But not anything I want or can't do more elegantly some other way. Such "bundling" is not a valid justification for a design mistake.
Re:QT is fine (Score:4, Insightful)
moc is not just for signals! I hear this sort of thing repeated time and time again, and it's clear that every time, people do not do their homework.
I did my homework. I concluded that the MOC is disposable. Of the items you mention, only signals and slots are essential. Dynamic cast for example in no way justifies the clumsiness of the MOC. First, you can just use RTTI, I have no idea why this is such a scary thing for some folks. Or if you really really hate RTTI, adding your own simple type tags is trivial, works well, and can be retrofitted to QT objects thanks to multiple inheritance. With these tags you can introspect. Setting properties from Javascript... I don't care about it, but maybe somebody does. Surely this is not the tail that wags the entire dog.

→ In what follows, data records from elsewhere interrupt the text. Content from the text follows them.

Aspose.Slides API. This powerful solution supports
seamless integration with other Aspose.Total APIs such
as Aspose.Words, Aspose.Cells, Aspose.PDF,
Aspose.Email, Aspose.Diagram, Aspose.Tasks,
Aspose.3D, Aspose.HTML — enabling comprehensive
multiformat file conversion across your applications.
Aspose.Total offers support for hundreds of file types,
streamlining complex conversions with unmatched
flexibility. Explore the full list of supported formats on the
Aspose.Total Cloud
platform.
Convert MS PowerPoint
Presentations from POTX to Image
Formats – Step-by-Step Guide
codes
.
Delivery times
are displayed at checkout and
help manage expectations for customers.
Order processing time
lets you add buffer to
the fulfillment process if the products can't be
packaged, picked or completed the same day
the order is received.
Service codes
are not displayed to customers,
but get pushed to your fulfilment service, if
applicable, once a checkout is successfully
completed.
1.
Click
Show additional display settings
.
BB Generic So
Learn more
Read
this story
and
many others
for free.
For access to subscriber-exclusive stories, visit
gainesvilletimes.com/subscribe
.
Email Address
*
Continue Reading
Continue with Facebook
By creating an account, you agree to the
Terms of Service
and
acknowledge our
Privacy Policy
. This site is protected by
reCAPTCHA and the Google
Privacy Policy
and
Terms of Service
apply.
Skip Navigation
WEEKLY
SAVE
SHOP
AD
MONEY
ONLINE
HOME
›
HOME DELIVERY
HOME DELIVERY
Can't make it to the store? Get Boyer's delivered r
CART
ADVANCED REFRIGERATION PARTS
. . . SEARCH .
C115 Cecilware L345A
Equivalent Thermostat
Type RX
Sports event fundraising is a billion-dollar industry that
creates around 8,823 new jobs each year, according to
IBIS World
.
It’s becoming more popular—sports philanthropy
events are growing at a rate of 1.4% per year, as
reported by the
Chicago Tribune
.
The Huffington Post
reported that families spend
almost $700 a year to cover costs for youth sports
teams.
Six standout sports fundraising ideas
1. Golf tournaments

I have already considered those links you supplied long ago. Lots of bogus arguments to support what on the face of it is a clearly bad design decision. Possibly one that could be justified at the time, but not today. Software design has advanced and so have compilers. But this one big fat wart does not for me negate the fact that QT is the best of class in the windowing library sweepstakes. Ijust wish MOC advocates would step back a bit and realize how unimportant the usual justifications are, compared to the major damage caused to build sanity and programming language orthogonality.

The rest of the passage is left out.